Tag Archives: gematria

Why Jews are Good at Math

Jewish children learn early on about numbers and their properties

It’s commonly accepted that Jews do well in math and science because there’s such a strong emphasis on learning within their tradition, as well as amongst Jewish families in general. But can good study habits and parental prompting account for the incredibly disproportionate share of awards (Nobel and others) that have been garnered by Jewish mathematicians and scientists?

Why would a people making up such a small percentage (~0.25%) of the global population earn 25% (or more) of the world’s top prizes in economics, physics, mathematics and medicine?

To delve a little deeper into why this might be, we will explore how the structure of the religion may play a crucial role in embedding complex social, mathematical and dimensional associations into the Jewish psyche in very subtle ways.


Modes of mathematical unity in progressive dimensions
(as embodied in the Hebrew teachings)


First Dimension (numbers)
Ten as One: Accounting 101

The Hebraic numeral system is one of the oldest decimal systems in existence. The letters of the aleph-bet (aleph through yod shown below) have number values according to their placement in the alphabet.

The number ten, yod, is the next logical step in the evolution of unity from the number one, aleph, just as in the modern decimal model. (In a way, yod is a more ‘concentrated’ form of ‘singularity’ than aleph, because aleph also reflects the fundamental duality present in the creation; the division of light from darkness; the division of ‘waters above’ from ‘waters below’. This is visually expressed in how an aleph is drawn. Below, right.)

Great emphasis is placed on the number ten in Jewish lore and practice: Ten are the primary commandments.
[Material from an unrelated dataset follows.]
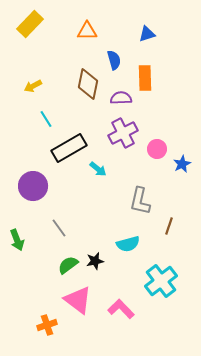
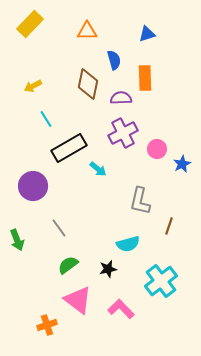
black star: moved 13 px right, 8 px down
Ten are the Lost Tribes. One-tenth is for tithing. Ten were the plagues of Egypt. Ten are the Days of Repentance. Ten is the quorum of group prayer. Ten are the Sephirot of the Kabbalistic Tree of Life. Ten were the generations between Adam and Noah. Ten were the generations between Noah and Abraham.


Second Dimension (shapes)
Seven as One: A cyclical view of time and space

The most basic 2-dimensional shape is the circle; all points along its perimeter are equidistant from its centre. It takes seven circles (one in the centre and six around it) to achieve the next most efficient (and unified) use of 2D space using multiples of the same-sized circles. (This applies not only to flat [2D] shapes but also to extruded [3D] forms thereof.)
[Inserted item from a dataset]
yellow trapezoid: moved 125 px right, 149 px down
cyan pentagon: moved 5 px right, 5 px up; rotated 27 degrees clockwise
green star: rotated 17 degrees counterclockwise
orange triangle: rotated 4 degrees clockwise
This lesson can be demonstrated at home with cookies of the same variety or equal-sized coins; echoes of it are to be found everywhere in nature, from honeycombs (extrusions) to snowflakes (polarised ions that attract and consolidate water vapours along flat, crystalline planes) to the most common carbon-ring molecules, like benzene or hexane.

The “seven as one” progression engenders the familiar six-pointed star (Star of David or Seal of Solomon) and represents the seven days of the week as individual cycles of equal length (circumference), six of which are equally anchored to the seventh day (Shabbat), the Holy Day.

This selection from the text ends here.